A young Icelandic man is now embroiled in a legal battle to be able to keep an Arctic fox—hereafter referred to by his given name, Gústi Jr.—as a pet. The Icelandic Food and Veterinary Authority (MAST) and the police are now involved, Vísir reports, and much of it hinges upon what the legal definition of a pet is.
Last week, representatives of MAST and the police showed up at the home of Ágúst Beinteinn Árnasson with the purpose of seizing Gústi Jr. and delivering him to the zoo, but came up empty-handed when the fox was nowhere to be found. Águst now has the representation of a lawyer, Helgi Silva, in order to fight for custody of Gústi Jr.
At stake in this matter is the legal definition of a pet. According to Icelandic law, it is illegal to own a wild animal as a pet. Ágúst contends that this does not apply to Gústi Jr., as he has raised the fox from a very young age, and is at this point arguably too old to be returned to the wild.

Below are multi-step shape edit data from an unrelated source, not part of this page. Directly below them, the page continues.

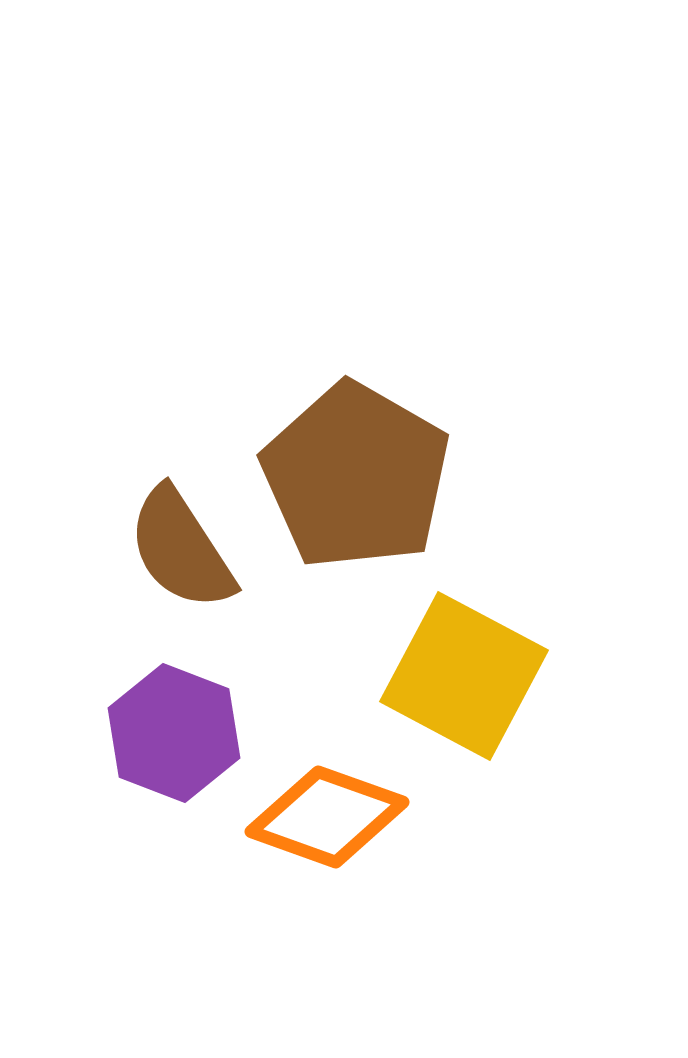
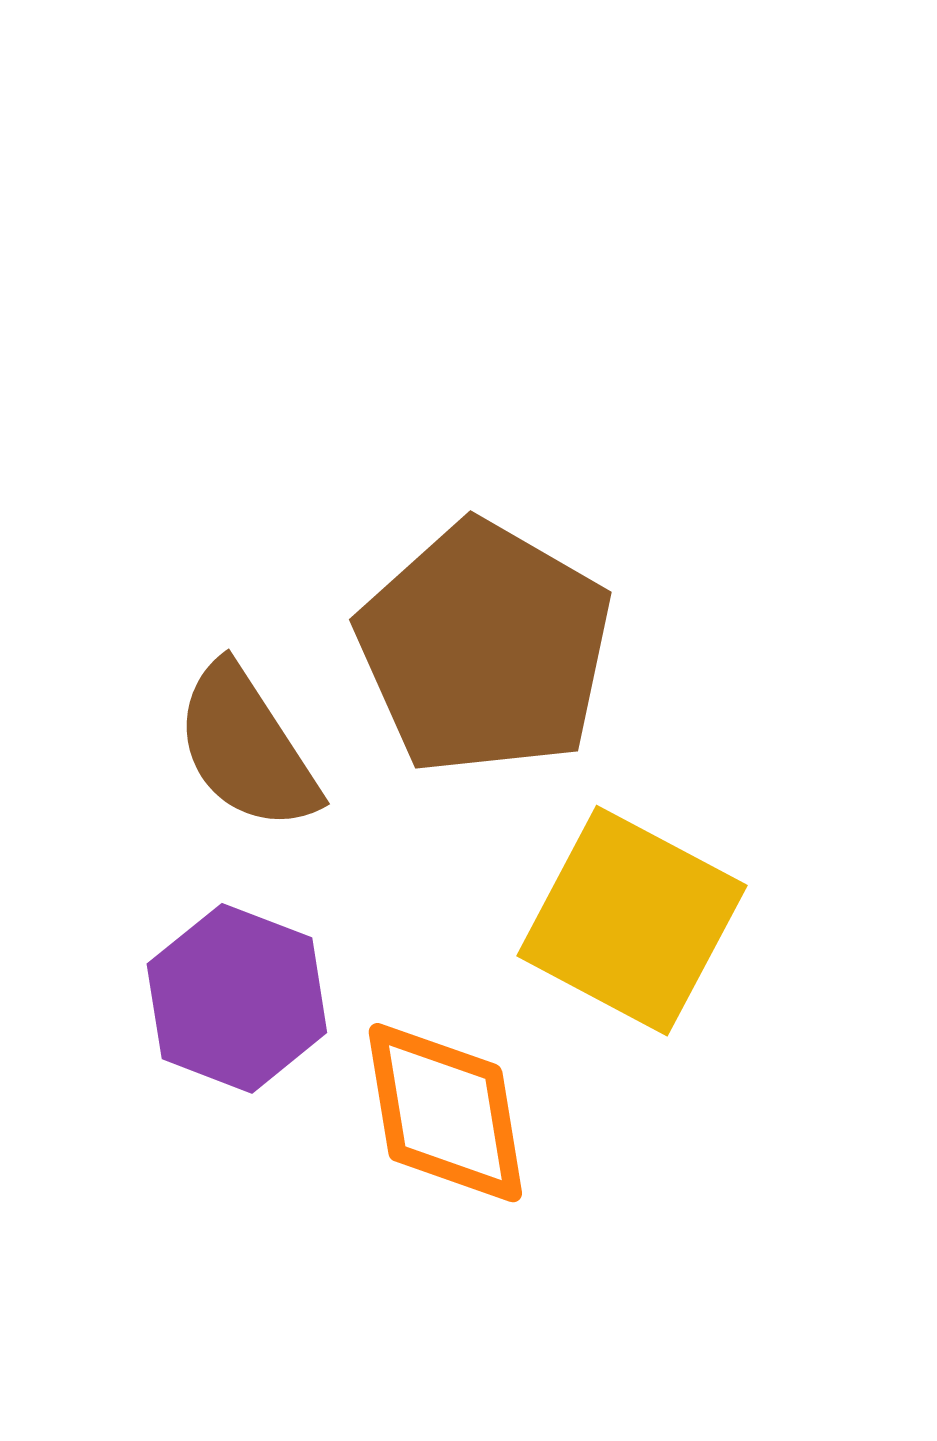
orange diamond: (327, 817) -> (445, 1113), turned 61

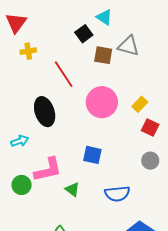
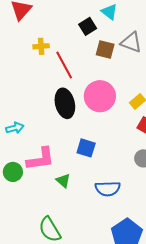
yellow cross: (28, 51) -> (41, 46), moved
black ellipse: (45, 112) -> (65, 103), moved

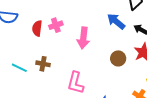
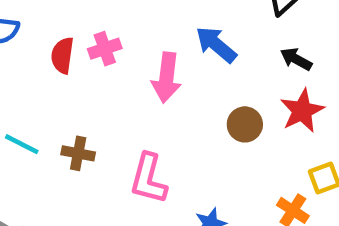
blue arrow: (116, 21) -> (216, 45), moved
brown cross: (43, 64) -> (78, 153), moved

Furthermore, the letter of the law define a pet as “dogs, cats and other vertebrates”. Foxes are indeed vertebrates, so the law could arguably cover Arctic foxes. That said, reptiles are also vertebrates, but they are expressly forbidden as pets in Iceland. This is however because reptiles are considered invasive species; Arctic foxes are in fact Iceland’s only native land mammal.
All this being the case, Ágúst says he is ready to take the matter to court if the police choose to pursue the case.